Crónica de la segunda jornada de la Casa de la Dona de Xirivella

“Educar para avanzar en igualdad”, ha sido el lema de esta edición celebrada el 27 de mayo en el auditorio municipal. La inauguración ha corrido a cargo del alcalde de Xirivella, Enrique Ortí, y de la concejala dela Mujer, Trinidad Martínez, que han agradecido el trabajo desinteresado de los colectivos de mujeres en la organización del evento.

Posteriormente se ha entregado el premio Seneca Falls a Teresa Alcalá, abogada especializada en violencia de género y mediadora familiar. De ella, ha destacado su compañera Mª José Clarí, técnica de Igualdad, su profesionalidad y su implicación con las mujeres, sobre todo con quienes están pasando situaciones más difíciles. De hecho, una de las usuarias del servicio de asesoramiento, Isabel Rubio, lo ha corroborado y ha añadido la que considera una de sus mejores cualidades: la humildad.

Alicia Miyares Fernández, doctora en Filosofía y consejera dela Unidadde Igualdad de Género del anterior Ministerio de Educación, ha impartido la primera conferencia sobre “Educación y ciudadanía”. En su exposición ha definido la educación como un proceso por el que las personas adquieren capacidades y habilidades para transformar la realidad, de forma que pueda integrar por igual a mujeres y a hombres.

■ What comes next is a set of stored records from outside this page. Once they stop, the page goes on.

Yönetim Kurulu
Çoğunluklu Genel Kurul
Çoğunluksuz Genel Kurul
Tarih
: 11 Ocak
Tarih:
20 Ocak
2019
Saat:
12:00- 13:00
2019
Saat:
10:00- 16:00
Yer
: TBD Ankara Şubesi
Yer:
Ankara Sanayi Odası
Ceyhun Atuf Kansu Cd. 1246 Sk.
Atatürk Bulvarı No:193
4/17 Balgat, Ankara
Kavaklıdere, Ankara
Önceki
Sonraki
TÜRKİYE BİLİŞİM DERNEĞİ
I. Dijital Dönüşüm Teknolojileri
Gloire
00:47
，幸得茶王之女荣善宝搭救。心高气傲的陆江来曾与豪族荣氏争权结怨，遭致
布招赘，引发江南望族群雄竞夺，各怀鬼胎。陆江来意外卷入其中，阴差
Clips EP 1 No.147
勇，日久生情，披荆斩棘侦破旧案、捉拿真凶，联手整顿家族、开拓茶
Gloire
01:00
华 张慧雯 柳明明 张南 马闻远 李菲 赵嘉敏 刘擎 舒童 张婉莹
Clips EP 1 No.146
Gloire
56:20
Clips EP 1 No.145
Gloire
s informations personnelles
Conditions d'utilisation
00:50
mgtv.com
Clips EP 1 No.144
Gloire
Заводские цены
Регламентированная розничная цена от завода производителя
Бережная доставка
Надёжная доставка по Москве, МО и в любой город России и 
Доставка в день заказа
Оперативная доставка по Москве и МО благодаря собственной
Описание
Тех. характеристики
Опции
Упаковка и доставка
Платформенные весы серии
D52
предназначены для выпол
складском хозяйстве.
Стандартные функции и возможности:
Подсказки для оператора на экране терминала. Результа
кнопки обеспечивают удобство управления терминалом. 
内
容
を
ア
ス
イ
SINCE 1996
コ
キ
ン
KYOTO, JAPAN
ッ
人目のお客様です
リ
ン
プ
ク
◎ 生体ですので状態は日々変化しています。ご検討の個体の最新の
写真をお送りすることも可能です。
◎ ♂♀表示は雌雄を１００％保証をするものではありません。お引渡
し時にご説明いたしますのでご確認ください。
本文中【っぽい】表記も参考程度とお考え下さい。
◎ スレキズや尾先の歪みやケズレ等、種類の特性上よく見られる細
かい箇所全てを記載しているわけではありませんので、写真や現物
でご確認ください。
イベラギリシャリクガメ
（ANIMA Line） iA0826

Miyares ha afirmado que se traslada a la escuela una educación sexista y para demostrarlo ha proyectado imágenes que pueden encontrarse actualmente en los libros de texto, como el retrato de la evolución humana en el que solo aparecen representados los hombres o una imagen de la edad antigua en la que el hombre camina por delante con una lanza y una mujer embarazada le sigue, destacando así su función reproductora. “Lo peor es que en muchas culturas la mujer continúa caminando por detrás”, asegura. 

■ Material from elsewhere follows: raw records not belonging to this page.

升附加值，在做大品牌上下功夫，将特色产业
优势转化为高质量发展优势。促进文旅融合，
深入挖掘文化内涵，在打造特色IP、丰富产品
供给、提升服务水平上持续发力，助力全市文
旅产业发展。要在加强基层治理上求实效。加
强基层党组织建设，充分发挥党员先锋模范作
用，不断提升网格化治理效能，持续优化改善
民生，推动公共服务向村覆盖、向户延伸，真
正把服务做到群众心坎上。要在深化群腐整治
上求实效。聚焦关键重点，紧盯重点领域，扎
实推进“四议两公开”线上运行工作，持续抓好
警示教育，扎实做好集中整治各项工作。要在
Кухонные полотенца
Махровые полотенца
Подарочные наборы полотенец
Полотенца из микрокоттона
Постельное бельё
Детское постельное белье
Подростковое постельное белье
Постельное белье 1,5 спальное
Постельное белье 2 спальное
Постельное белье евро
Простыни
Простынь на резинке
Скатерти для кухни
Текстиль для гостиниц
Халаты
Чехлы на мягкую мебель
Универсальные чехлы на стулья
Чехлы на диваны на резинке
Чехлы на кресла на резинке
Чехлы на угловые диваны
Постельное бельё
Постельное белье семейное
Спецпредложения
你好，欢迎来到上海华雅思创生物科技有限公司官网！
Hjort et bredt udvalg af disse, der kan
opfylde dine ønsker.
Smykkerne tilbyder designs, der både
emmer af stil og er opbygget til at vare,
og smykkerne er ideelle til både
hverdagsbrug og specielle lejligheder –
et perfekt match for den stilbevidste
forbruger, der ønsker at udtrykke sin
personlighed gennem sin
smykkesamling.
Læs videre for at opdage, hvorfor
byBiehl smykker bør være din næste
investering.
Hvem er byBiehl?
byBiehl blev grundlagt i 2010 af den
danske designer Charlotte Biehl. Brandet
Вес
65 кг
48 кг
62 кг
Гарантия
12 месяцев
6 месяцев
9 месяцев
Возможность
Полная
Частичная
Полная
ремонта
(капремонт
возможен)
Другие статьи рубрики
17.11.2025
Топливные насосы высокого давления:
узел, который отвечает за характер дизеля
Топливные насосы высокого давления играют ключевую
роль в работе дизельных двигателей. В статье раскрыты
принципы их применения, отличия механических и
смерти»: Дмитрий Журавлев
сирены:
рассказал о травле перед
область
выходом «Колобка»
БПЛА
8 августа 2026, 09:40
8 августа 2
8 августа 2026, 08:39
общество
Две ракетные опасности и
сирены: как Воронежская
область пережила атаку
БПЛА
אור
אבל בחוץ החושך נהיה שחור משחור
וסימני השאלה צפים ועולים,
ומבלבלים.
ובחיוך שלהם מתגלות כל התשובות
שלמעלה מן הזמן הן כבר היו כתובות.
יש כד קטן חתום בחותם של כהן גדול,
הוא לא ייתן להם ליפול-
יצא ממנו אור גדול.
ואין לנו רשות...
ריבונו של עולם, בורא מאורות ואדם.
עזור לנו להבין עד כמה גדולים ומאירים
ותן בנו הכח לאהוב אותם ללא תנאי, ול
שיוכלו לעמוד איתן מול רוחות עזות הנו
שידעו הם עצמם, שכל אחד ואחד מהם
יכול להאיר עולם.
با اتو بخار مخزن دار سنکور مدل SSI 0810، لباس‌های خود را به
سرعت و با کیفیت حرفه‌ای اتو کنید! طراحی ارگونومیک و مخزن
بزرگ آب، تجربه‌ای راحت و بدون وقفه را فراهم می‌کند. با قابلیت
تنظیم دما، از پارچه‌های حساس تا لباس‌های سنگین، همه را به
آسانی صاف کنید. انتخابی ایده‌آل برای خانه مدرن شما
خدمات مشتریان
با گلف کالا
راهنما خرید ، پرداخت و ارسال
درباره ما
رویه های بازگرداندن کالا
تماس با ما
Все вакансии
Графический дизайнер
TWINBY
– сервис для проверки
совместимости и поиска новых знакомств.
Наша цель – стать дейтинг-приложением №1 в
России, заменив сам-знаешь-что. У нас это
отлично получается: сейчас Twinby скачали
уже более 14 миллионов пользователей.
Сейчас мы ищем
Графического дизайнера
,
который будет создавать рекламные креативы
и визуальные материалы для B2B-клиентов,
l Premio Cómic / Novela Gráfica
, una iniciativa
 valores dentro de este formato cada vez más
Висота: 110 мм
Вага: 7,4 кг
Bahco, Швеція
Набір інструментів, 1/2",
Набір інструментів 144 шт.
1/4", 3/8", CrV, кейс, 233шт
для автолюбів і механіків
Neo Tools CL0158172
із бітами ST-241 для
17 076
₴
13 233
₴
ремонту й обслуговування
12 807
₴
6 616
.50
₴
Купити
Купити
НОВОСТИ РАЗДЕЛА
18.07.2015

Otro ejemplo es la descripción en los tratados de filosofía de Simone de Beauvoir como novelista y amante de Sartre, cuando a él se le califica de filósofo y no se le atribuye parentesco. O el caso de Madame Curie que siempre aparece fotografiada junto a su marido. “El alumnado reproduce de forma radicalizada lo que ve en su ambiente”, por lo que la tarea del profesorado tiene que reforzarse con leyes y el compromiso de los Gobiernos por desactivar estereotipos sexistas, concluye Alicia Miyares.

Elena Simón Rodríguez, analista de género, formadora feminista y escritora, ha explicado las tres patas de la coeducación: la igualdad de oportunidades, de trato y de condiciones. La primera de ellas alude a la igualdad formal, conseguida en la mayoría de países desarrollados. La segunda pata se refiere al LIC (lenguaje para la igualdad en la comunicación), a la presencia de la historia de las mujeres en el currículo educativo o a la imagen que se refleja de los hombres y de las mujeres en los libros de texto; esta pata está coja. Y respecto a la de condiciones, la podríamos representar simbólicamente como una “mochila” cargada de estereotipos que llevan a la espalda, rosa en el caso de las niñas y azul en el de los niños.

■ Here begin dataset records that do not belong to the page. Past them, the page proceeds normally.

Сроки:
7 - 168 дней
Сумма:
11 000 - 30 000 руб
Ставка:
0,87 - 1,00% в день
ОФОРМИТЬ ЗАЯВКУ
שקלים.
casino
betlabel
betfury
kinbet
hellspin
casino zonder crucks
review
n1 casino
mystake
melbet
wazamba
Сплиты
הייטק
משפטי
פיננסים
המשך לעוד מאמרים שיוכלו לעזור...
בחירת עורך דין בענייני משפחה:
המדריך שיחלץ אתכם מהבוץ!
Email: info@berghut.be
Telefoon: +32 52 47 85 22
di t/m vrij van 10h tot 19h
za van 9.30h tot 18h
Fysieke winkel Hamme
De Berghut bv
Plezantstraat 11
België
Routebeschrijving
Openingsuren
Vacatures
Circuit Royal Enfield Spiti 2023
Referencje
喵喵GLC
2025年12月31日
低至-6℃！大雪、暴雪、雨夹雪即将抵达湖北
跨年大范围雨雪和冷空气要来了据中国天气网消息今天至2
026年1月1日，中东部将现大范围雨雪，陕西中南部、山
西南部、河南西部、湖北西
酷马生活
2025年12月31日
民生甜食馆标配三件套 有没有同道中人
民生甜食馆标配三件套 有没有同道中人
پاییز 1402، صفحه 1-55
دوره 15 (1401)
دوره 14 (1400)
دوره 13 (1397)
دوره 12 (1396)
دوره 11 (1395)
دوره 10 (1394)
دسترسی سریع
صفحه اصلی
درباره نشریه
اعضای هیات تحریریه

Simón define la coeducación como “un proceso de intervención intencionado que, partiendo de la realidad de sexos diferentes y géneros desiguales, pretende construir un mundo común y no enfrentado”. Por eso es tan importante que la igualdad se enseñe en las aulas. Para acabar ha lanzado un llamamiento a las feministas para que visibilicen a las mujeres a través del lenguaje, “¡somos más que los académicos!”.